Saved data entries
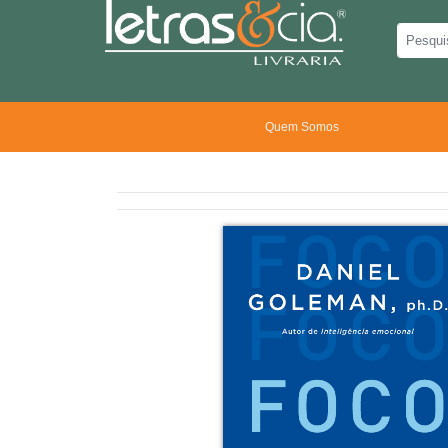
Quem Somos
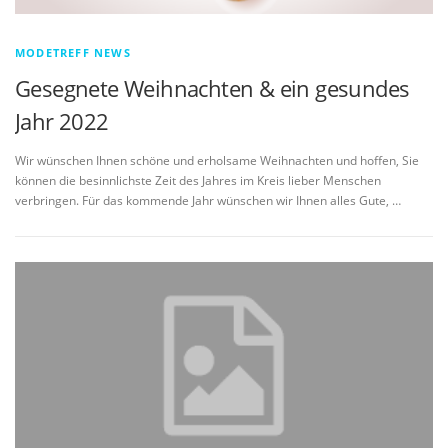
MODETREFF NEWS
Gesegnete Weihnachten & ein gesundes
Jahr 2022
Wir wünschen Ihnen schöne und erholsame Weihnachten und hoffen, Sie
können die besinnlichste Zeit des Jahres im Kreis lieber Menschen
verbringen. Für das kommende Jahr wünschen wir Ihnen alles Gute, …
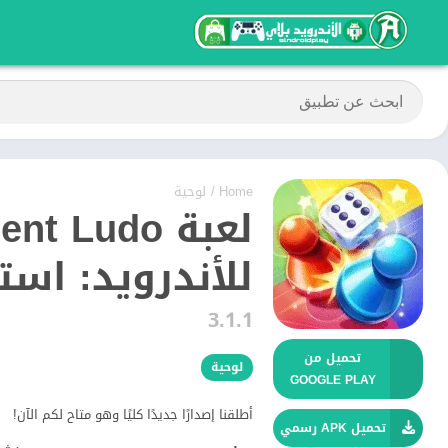
Home
/
لوحية
للأندرويد: است
3.1.1
تحميل من
لوحية
GOOGLE PLAY
أطلقنا إصدارًا جديدًا كليًا وهو متاح لكم الآن!
تحميل APK رسمي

## Work order
Transcribe the records above exactly, skipping pictures.

## Expected output
Quem Somos
MODETREFF NEWS
Gesegnete Weihnachten & ein gesundes
Jahr 2022
Wir wünschen Ihnen schöne und erholsame Weihnachten und hoffen, Sie
können die besinnlichste Zeit des Jahres im Kreis lieber Menschen
verbringen. Für das kommende Jahr wünschen wir Ihnen alles Gute, …
Home
/
لوحية
للأندرويد: است
3.1.1
تحميل من
لوحية
GOOGLE PLAY
أطلقنا إصدارًا جديدًا كليًا وهو متاح لكم الآن!
تحميل APK رسمي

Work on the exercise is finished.